Data for processing:
------------------------------
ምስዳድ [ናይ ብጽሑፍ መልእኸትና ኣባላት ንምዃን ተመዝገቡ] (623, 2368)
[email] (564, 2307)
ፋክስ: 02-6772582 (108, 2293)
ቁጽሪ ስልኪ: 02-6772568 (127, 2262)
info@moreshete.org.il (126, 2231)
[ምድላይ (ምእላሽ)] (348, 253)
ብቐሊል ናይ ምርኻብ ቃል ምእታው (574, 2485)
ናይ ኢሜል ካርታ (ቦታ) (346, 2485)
------------------------------
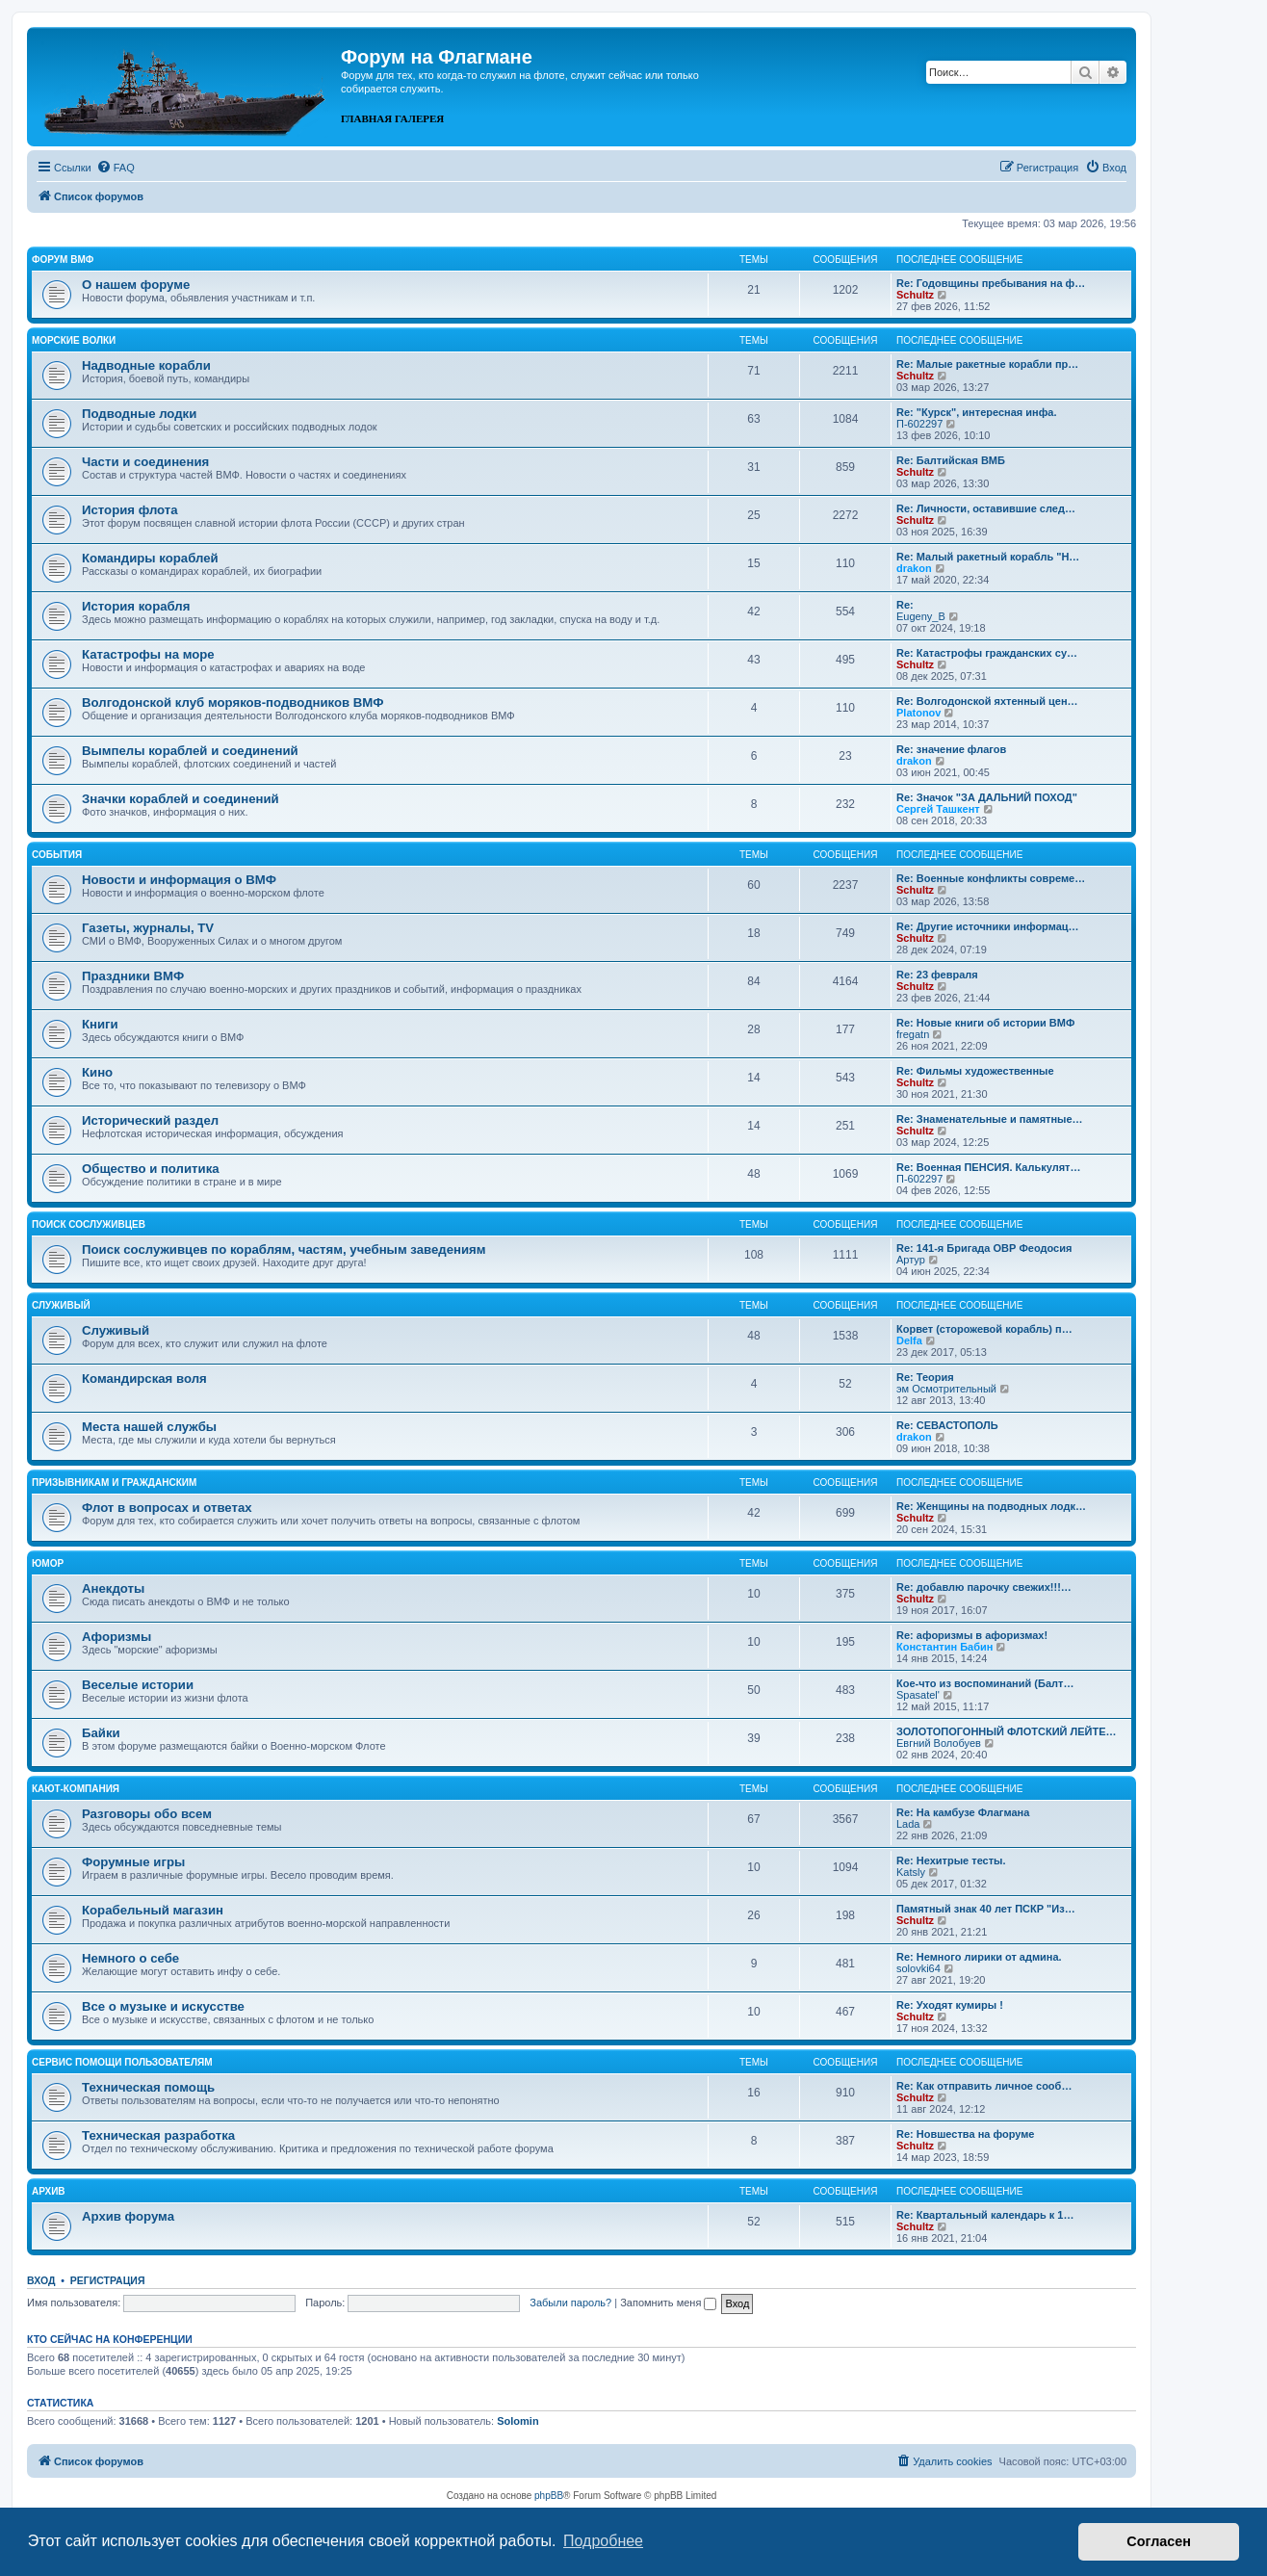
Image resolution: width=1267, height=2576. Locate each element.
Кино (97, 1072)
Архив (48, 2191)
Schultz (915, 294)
------------------------------
Task objective:
Return the span of lines in the data above that opens at the line with "info@moreshete.org.il (126, 2231)" and closes at the line with "ናይ ኢሜል ካርታ (ቦታ) (346, 2485)", exactly, ends included, nothing else.

Written reply:
info@moreshete.org.il (126, 2231)
[ምድላይ (ምእላሽ)] (348, 253)
ብቐሊል ናይ ምርኻብ ቃል ምእታው (574, 2485)
ናይ ኢሜል ካርታ (ቦታ) (346, 2485)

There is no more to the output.